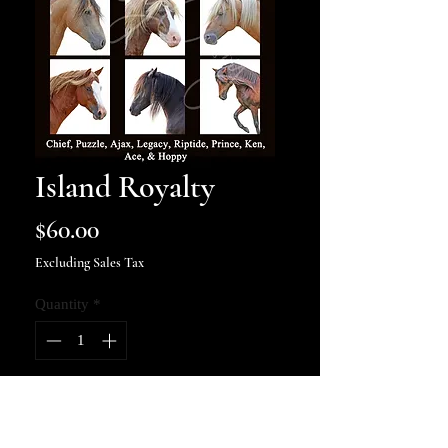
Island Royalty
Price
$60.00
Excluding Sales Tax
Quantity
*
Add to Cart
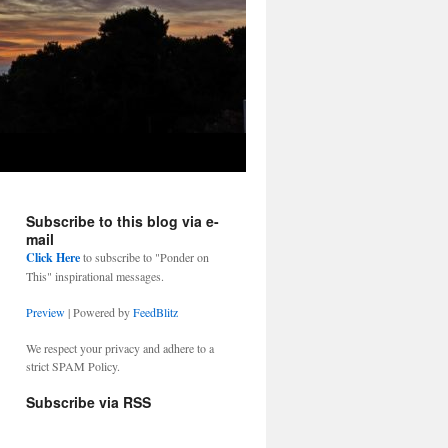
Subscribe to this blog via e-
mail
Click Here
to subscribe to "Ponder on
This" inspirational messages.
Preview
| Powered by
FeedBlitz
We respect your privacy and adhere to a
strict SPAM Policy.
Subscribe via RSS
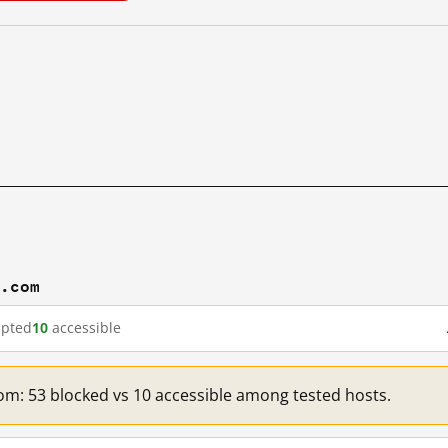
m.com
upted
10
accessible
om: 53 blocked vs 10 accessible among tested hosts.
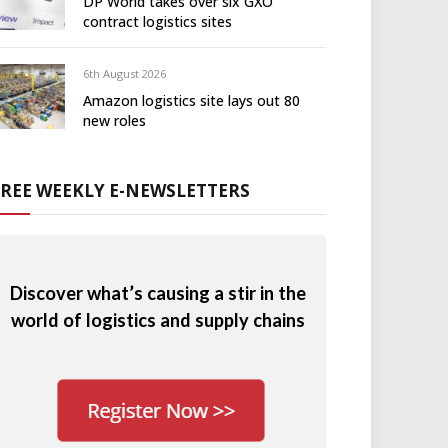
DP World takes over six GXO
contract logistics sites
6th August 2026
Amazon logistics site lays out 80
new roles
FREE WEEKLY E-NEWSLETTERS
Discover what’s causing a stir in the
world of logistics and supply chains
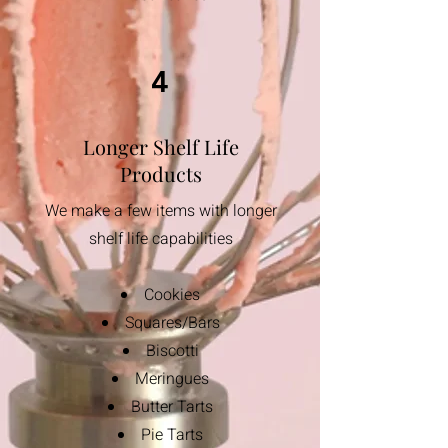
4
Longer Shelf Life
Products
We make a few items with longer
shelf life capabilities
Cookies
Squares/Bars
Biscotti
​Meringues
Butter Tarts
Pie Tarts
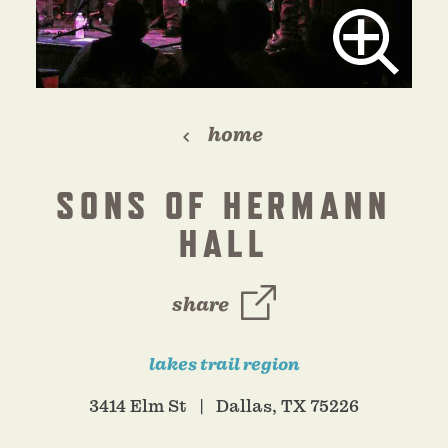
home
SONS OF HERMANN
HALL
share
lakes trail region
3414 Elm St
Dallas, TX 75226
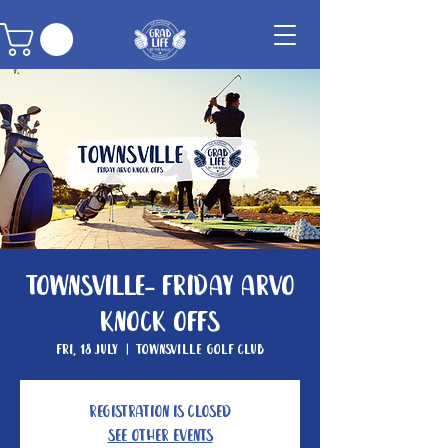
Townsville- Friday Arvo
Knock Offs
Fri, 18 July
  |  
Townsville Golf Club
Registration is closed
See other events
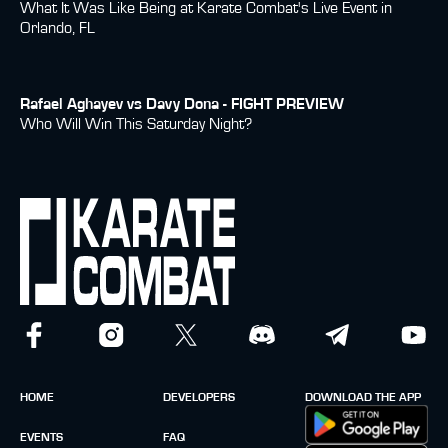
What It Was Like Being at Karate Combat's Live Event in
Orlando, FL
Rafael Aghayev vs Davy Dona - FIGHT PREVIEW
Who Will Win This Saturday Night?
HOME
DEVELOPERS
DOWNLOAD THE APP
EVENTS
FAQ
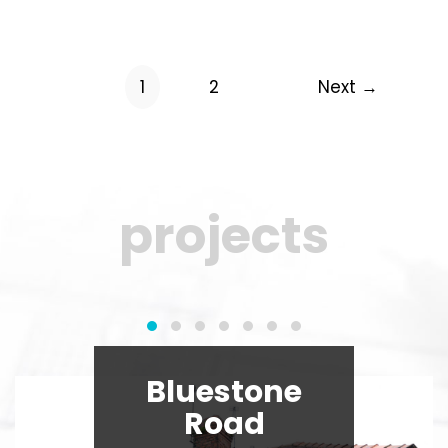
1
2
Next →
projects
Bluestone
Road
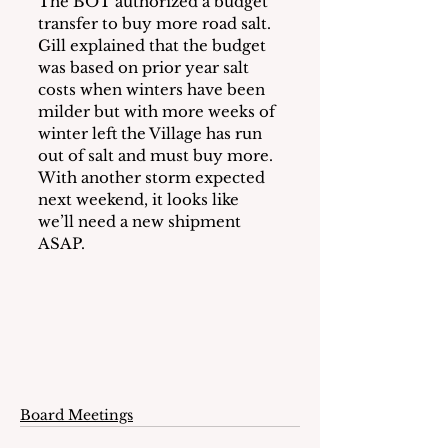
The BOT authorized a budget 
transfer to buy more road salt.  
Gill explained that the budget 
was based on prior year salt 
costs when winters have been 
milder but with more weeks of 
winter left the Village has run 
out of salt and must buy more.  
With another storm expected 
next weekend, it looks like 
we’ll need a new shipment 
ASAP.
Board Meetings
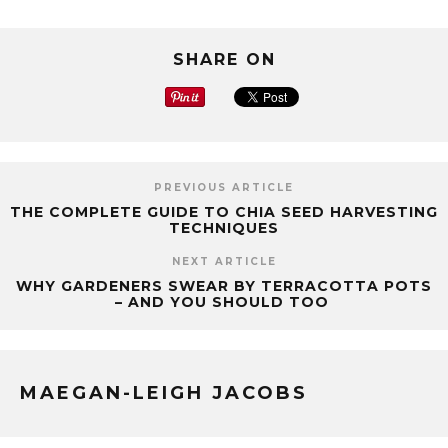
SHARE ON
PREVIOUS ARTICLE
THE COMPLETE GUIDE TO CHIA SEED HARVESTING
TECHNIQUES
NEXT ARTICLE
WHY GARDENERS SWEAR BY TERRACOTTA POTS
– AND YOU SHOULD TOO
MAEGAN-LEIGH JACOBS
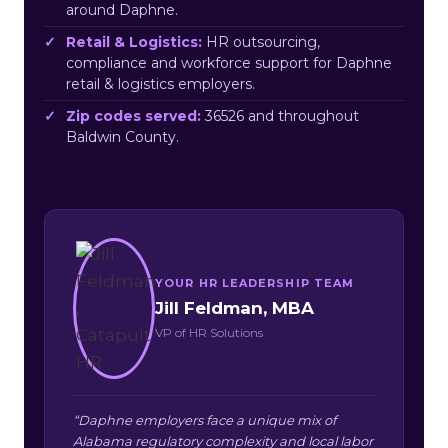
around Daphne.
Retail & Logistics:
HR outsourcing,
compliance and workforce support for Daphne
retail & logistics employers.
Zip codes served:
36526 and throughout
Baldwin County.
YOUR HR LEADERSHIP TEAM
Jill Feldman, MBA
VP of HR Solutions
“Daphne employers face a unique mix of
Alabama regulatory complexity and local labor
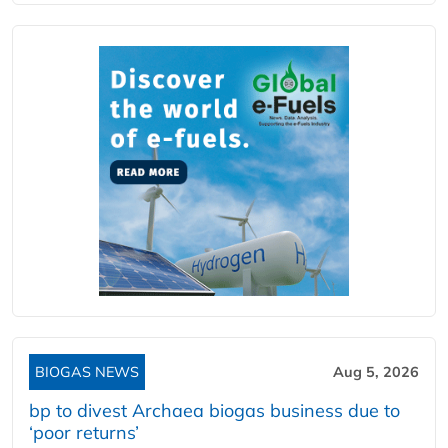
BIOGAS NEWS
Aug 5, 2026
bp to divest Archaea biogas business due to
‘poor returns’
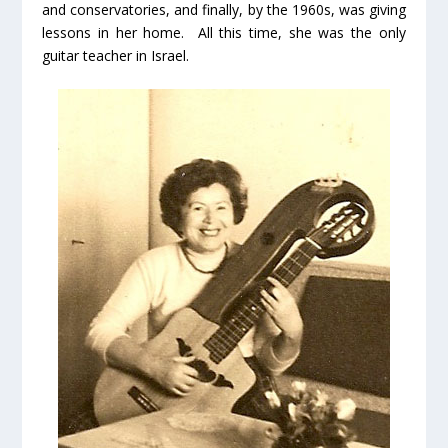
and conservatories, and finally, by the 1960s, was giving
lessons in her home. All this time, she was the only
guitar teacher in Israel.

════

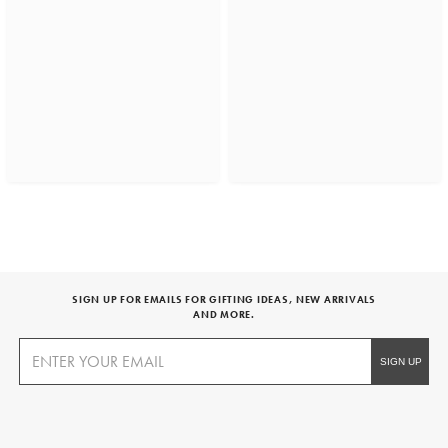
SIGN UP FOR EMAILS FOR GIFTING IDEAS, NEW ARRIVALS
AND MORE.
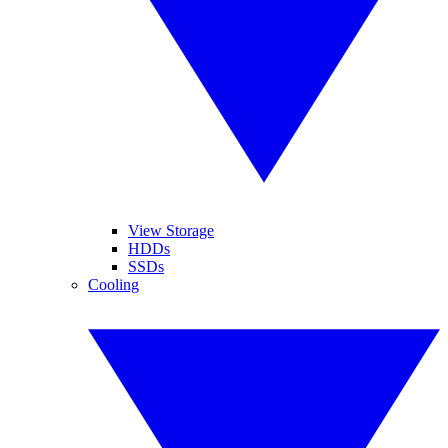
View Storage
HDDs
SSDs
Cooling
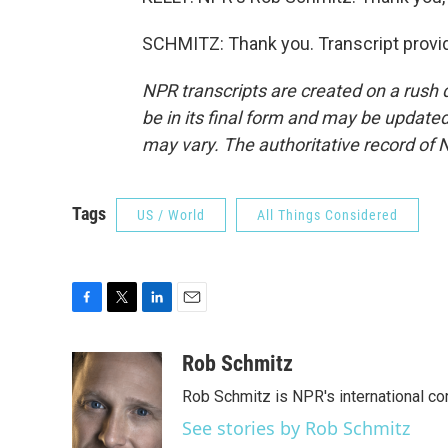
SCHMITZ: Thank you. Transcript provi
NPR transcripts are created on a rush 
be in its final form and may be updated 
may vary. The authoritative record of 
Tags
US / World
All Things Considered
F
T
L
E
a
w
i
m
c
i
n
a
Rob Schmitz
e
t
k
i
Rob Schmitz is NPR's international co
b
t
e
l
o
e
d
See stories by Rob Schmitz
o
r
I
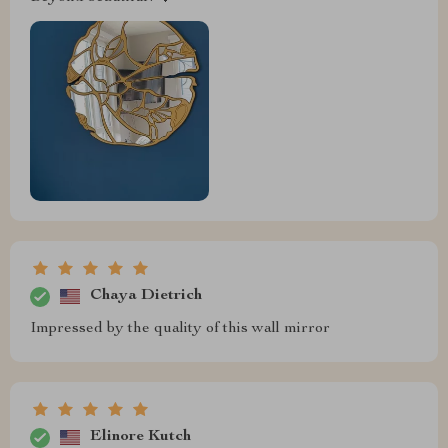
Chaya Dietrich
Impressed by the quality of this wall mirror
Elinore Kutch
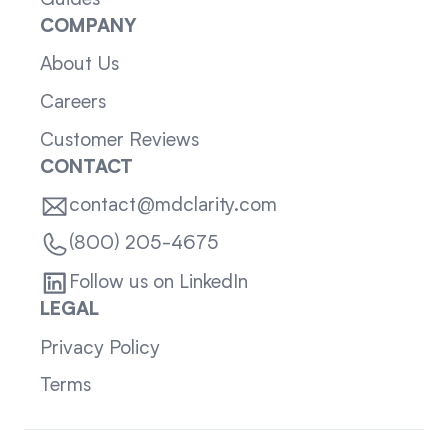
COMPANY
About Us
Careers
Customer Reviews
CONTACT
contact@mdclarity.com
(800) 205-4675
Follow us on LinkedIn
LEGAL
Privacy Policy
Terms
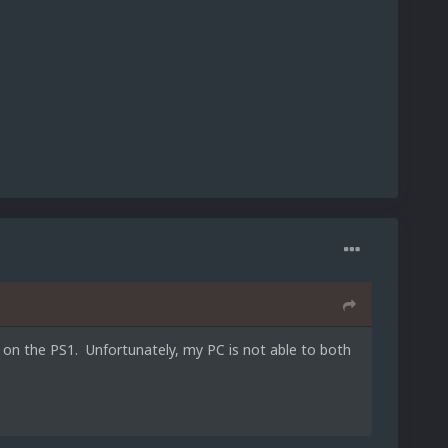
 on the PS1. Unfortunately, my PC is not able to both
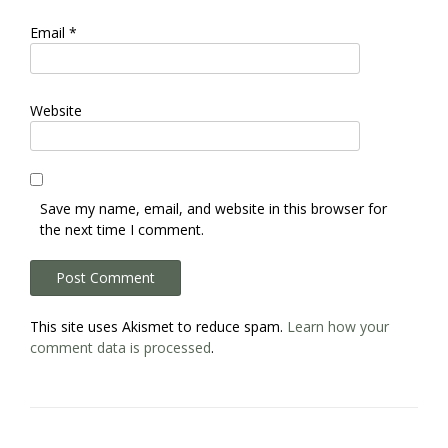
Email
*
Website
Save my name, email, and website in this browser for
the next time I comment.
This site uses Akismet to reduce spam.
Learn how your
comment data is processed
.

════

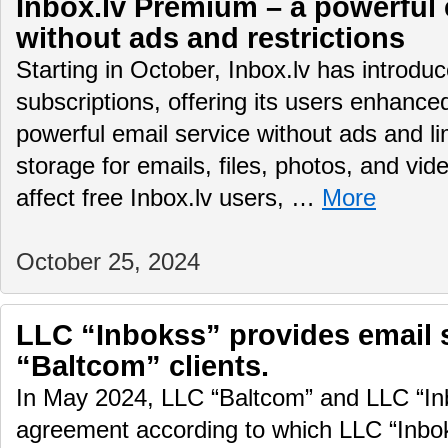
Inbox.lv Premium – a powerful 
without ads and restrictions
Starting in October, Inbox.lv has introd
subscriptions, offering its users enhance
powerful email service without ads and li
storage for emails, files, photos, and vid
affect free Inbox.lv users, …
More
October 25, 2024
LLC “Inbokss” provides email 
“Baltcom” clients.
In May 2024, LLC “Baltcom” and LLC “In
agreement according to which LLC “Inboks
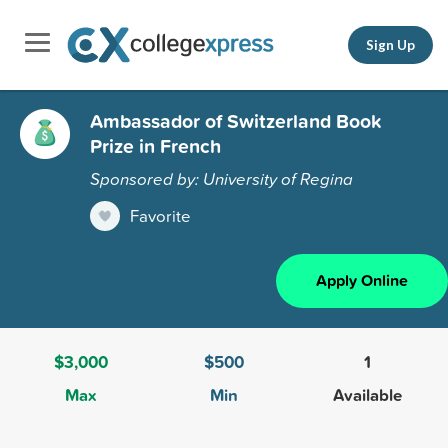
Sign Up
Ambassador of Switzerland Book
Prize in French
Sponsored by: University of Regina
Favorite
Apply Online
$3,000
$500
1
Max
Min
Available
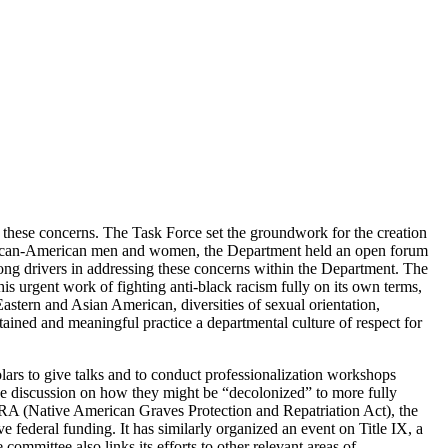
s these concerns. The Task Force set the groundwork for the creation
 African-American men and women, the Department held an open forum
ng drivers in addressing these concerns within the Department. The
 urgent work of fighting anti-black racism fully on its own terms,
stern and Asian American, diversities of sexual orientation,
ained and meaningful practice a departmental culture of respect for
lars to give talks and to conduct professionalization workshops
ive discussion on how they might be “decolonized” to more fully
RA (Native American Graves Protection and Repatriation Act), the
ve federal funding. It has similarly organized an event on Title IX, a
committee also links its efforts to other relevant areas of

════

Activity. Give the number of lines in the listing above that contain the word "respect", with no other text.

Solution below. 2